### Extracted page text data
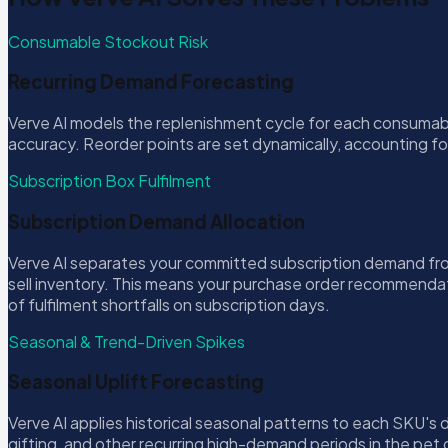
Consumable Stockout Risk
Recurring Demand Forecasting
Verve AI models the replenishment cycle for each consumab
accuracy. Reorder points are set dynamically, accounting fo
Subscription Box Fulfilment
Subscription Demand Allocation
Verve AI separates your committed subscription demand fro
sell inventory. This means your purchase order recommendati
of fulfilment shortfalls on subscription days.
Seasonal & Trend-Driven Spikes
Seasonal Uplift Forecasting
Verve AI applies historical seasonal patterns to each SKU'
gifting, and other recurring high-demand periods in the pet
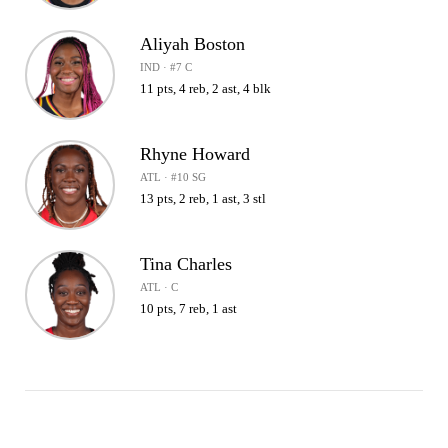
Aliyah Boston
IND · #7 C
11 pts, 4 reb, 2 ast, 4 blk
Rhyne Howard
ATL · #10 SG
13 pts, 2 reb, 1 ast, 3 stl
Tina Charles
ATL · C
10 pts, 7 reb, 1 ast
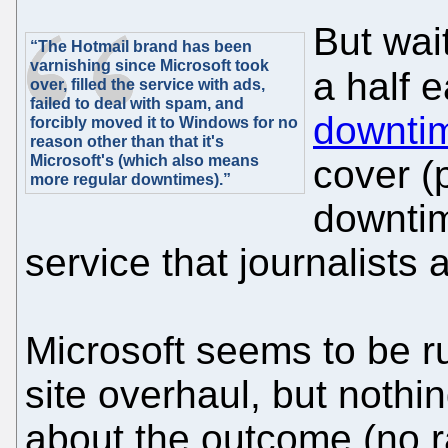
But wai
“The Hotmail brand has been
varnishing since Microsoft took
a half 
over, filled the service with ads,
failed to deal with spam, and
downti
forcibly moved it to Windows for no
reason other than that it's
Microsoft's (which also means
cover (
more regular downtimes).”
downtim
service that journalists 
Microsoft seems to be run
site overhaul, but nothi
about the outcome (no 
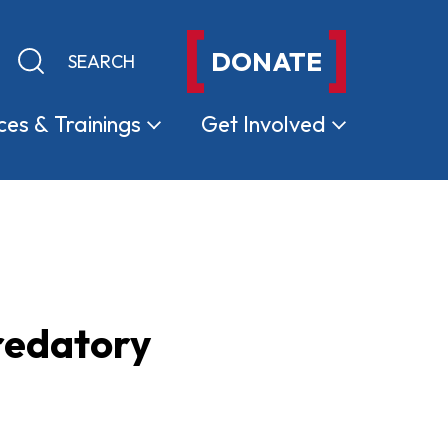
DONATE
Keyword search
Submit search
ces &
Trainings
Get
Involved
redatory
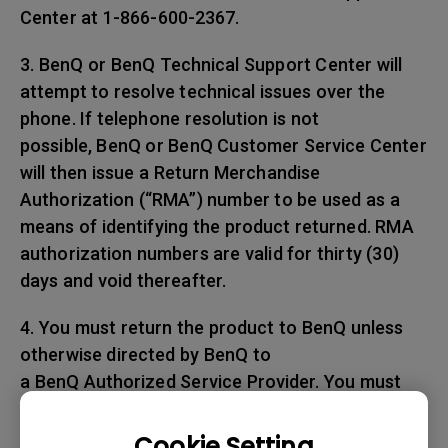
Center at 1-866-600-2367.
3. BenQ or BenQ Technical Support Center will
attempt to resolve technical issues over the
phone. If telephone resolution is not
possible, BenQ or BenQ Customer Service Center
will then issue a Return Merchandise
Authorization (“RMA”) number to be used as a
means of identifying the product returned. RMA
authorization numbers are valid for thirty (30)
days and void thereafter.
4. You must return the product to BenQ unless
otherwise directed by BenQ to
a BenQ Authorized Service Provider. You must
prepay any shipping charges, export
taxes, custom duties and taxes, or any charges
Cookie Setting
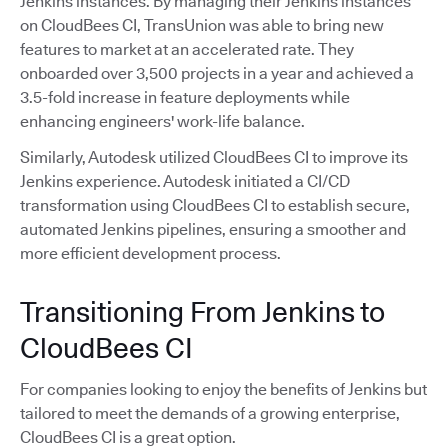
Jenkins instances. By managing their Jenkins instances
on CloudBees CI, TransUnion was able to bring new
features to market at an accelerated rate. They
onboarded over 3,500 projects in a year and achieved a
3.5-fold increase in feature deployments while
enhancing engineers' work-life balance.
Similarly, Autodesk utilized CloudBees CI to improve its
Jenkins experience. Autodesk initiated a CI/CD
transformation using CloudBees CI to establish secure,
automated Jenkins pipelines, ensuring a smoother and
more efficient development process.
Transitioning From Jenkins to
CloudBees CI
For companies looking to enjoy the benefits of Jenkins but
tailored to meet the demands of a growing enterprise,
CloudBees CI is a great option.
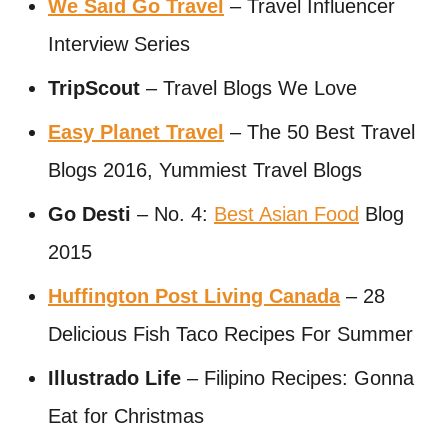
We Said Go Travel
– Travel Influencer
Interview Series
TripScout
– Travel Blogs We Love
Easy Planet Travel
– The 50 Best Travel
Blogs 2016, Yummiest Travel Blogs
Go Desti
– No. 4:
Best Asian Food
Blog
2015
Huffington Post Living Canada
– 28
Delicious Fish Taco Recipes For Summer
Illustrado Life
– Filipino Recipes: Gonna
Eat for Christmas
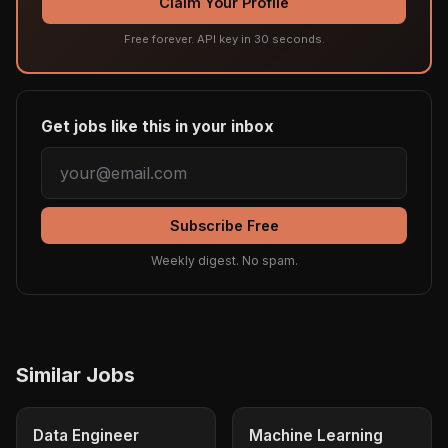
Claim Your Profile
Free forever. API key in 30 seconds.
Get jobs like this in your inbox
Subscribe Free
Weekly digest. No spam.
Similar Jobs
Data Engineer
Machine Learning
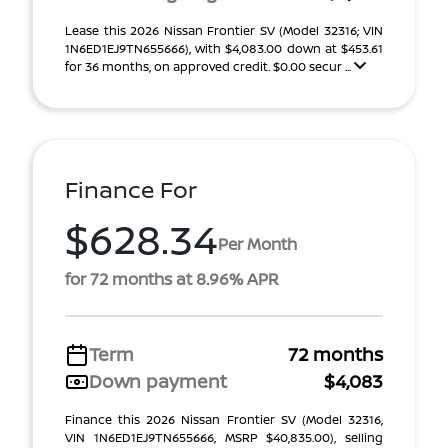
Lease this 2026 Nissan Frontier SV (Model 32316; VIN
1N6ED1EJ9TN655666), with $4,083.00 down at $453.61
for 36 months, on approved credit. $0.00 secur ...
Finance For
$628.34
Per Month
for 72 months at 8.96% APR
Term
72 months
Down payment
$4,083
Finance this 2026 Nissan Frontier SV (Model 32316,
VIN 1N6ED1EJ9TN655666, MSRP $40,835.00), selling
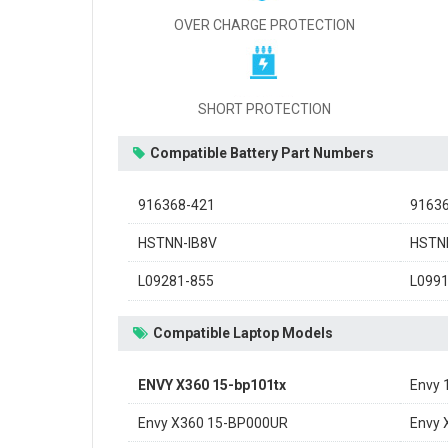
OVER CHARGE PROTECTION
SHORT PROTECTION
Compatible Battery Part Numbers
916368-421
9163
HSTNN-IB8V
HSTN
L09281-855
L099
Compatible Laptop Models
ENVY X360 15-bp101tx
Envy
Envy X360 15-BP000UR
Envy 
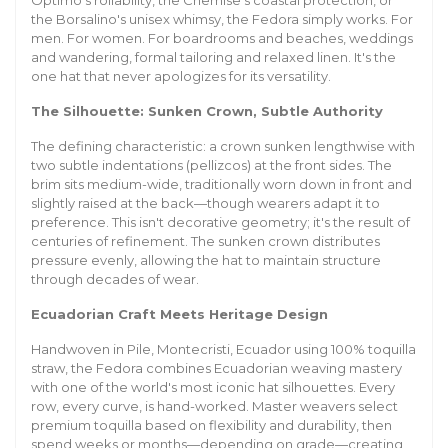
Optimo's rollability, the Chemise's coastal protection, or
the Borsalino's unisex whimsy, the Fedora simply works. For
men. For women. For boardrooms and beaches, weddings
and wandering, formal tailoring and relaxed linen. It's the
one hat that never apologizes for its versatility.
The Silhouette: Sunken Crown, Subtle Authority
The defining characteristic: a crown sunken lengthwise with
two subtle indentations (pellizcos) at the front sides. The
brim sits medium-wide, traditionally worn down in front and
slightly raised at the back—though wearers adapt it to
preference. This isn't decorative geometry; it's the result of
centuries of refinement. The sunken crown distributes
pressure evenly, allowing the hat to maintain structure
through decades of wear.
Ecuadorian Craft Meets Heritage Design
Handwoven in Pile, Montecristi, Ecuador using 100% toquilla
straw, the Fedora combines Ecuadorian weaving mastery
with one of the world's most iconic hat silhouettes. Every
row, every curve, is hand-worked. Master weavers select
premium toquilla based on flexibility and durability, then
spend weeks or months—depending on grade—creating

### Task to carry out
Print the records exactly, every one. Leave out the pictures.

### The answer
Consumable Stockout Risk
Recurring Demand Forecasting
Verve AI models the replenishment cycle for each consumab
accuracy. Reorder points are set dynamically, accounting fo
Subscription Box Fulfilment
Subscription Demand Allocation
Verve AI separates your committed subscription demand fro
sell inventory. This means your purchase order recommendati
of fulfilment shortfalls on subscription days.
Seasonal & Trend-Driven Spikes
Seasonal Uplift Forecasting
Verve AI applies historical seasonal patterns to each SKU'
gifting, and other recurring high-demand periods in the pet
Aliyah Boston
IND · #7 C
11 pts, 4 reb, 2 ast, 4 blk
Rhyne Howard
ATL · #10 SG
13 pts, 2 reb, 1 ast, 3 stl
Tina Charles
ATL · C
10 pts, 7 reb, 1 ast
But wai
“The Hotmail brand has been
varnishing since Microsoft took
a half 
over, filled the service with ads,
failed to deal with spam, and
downti
forcibly moved it to Windows for no
reason other than that it's
Microsoft's (which also means
cover (
more regular downtimes).”
downtim
service that journalists 
Microsoft seems to be run
site overhaul, but nothi
about the outcome (no 
DONATE
Keyword search
Submit search
ces &
Trainings
Get
Involved
redatory
Center at 1-866-600-2367.
3. BenQ or BenQ Technical Support Center will
attempt to resolve technical issues over the
phone. If telephone resolution is not
possible, BenQ or BenQ Customer Service Center
will then issue a Return Merchandise
Authorization (“RMA”) number to be used as a
means of identifying the product returned. RMA
authorization numbers are valid for thirty (30)
days and void thereafter.
4. You must return the product to BenQ unless
otherwise directed by BenQ to
a BenQ Authorized Service Provider. You must
prepay any shipping charges, export
taxes, custom duties and taxes, or any charges
Cookie Setting
Jenkins instances. By managing their Jenkins instances
on CloudBees CI, TransUnion was able to bring new
features to market at an accelerated rate. They
onboarded over 3,500 projects in a year and achieved a
3.5-fold increase in feature deployments while
enhancing engineers' work-life balance.
Similarly, Autodesk utilized CloudBees CI to improve its
Jenkins experience. Autodesk initiated a CI/CD
transformation using CloudBees CI to establish secure,
automated Jenkins pipelines, ensuring a smoother and
more efficient development process.
Transitioning From Jenkins to
CloudBees CI
For companies looking to enjoy the benefits of Jenkins but
tailored to meet the demands of a growing enterprise,
CloudBees CI is a great option.
We Said Go Travel
– Travel Influencer
Interview Series
TripScout
– Travel Blogs We Love
Easy Planet Travel
– The 50 Best Travel
Blogs 2016, Yummiest Travel Blogs
Go Desti
– No. 4:
Best Asian Food
Blog
2015
Huffington Post Living Canada
– 28
Delicious Fish Taco Recipes For Summer
Illustrado Life
– Filipino Recipes: Gonna
Eat for Christmas
Claim Your Profile
Free forever. API key in 30 seconds.
Get jobs like this in your inbox
Subscribe Free
Weekly digest. No spam.
Similar Jobs
Data Engineer
Machine Learning
Lease this 2026 Nissan Frontier SV (Model 32316; VIN
1N6ED1EJ9TN655666), with $4,083.00 down at $453.61
for 36 months, on approved credit. $0.00 secur ...
Finance For
$628.34
Per Month
for 72 months at 8.96% APR
Term
72 months
Down payment
$4,083
Finance this 2026 Nissan Frontier SV (Model 32316,
VIN 1N6ED1EJ9TN655666, MSRP $40,835.00), selling
OVER CHARGE PROTECTION
SHORT PROTECTION
Compatible Battery Part Numbers
916368-421
9163
HSTNN-IB8V
HSTN
L09281-855
L099
Compatible Laptop Models
ENVY X360 15-bp101tx
Envy
Envy X360 15-BP000UR
Envy 
Optimo's rollability, the Chemise's coastal protection, or
the Borsalino's unisex whimsy, the Fedora simply works. For
men. For women. For boardrooms and beaches, weddings
and wandering, formal tailoring and relaxed linen. It's the
one hat that never apologizes for its versatility.
The Silhouette: Sunken Crown, Subtle Authority
The defining characteristic: a crown sunken lengthwise with
two subtle indentations (pellizcos) at the front sides. The
brim sits medium-wide, traditionally worn down in front and
slightly raised at the back—though wearers adapt it to
preference. This isn't decorative geometry; it's the result of
centuries of refinement. The sunken crown distributes
pressure evenly, allowing the hat to maintain structure
through decades of wear.
Ecuadorian Craft Meets Heritage Design
Handwoven in Pile, Montecristi, Ecuador using 100% toquilla
straw, the Fedora combines Ecuadorian weaving mastery
with one of the world's most iconic hat silhouettes. Every
row, every curve, is hand-worked. Master weavers select
premium toquilla based on flexibility and durability, then
spend weeks or months—depending on grade—creating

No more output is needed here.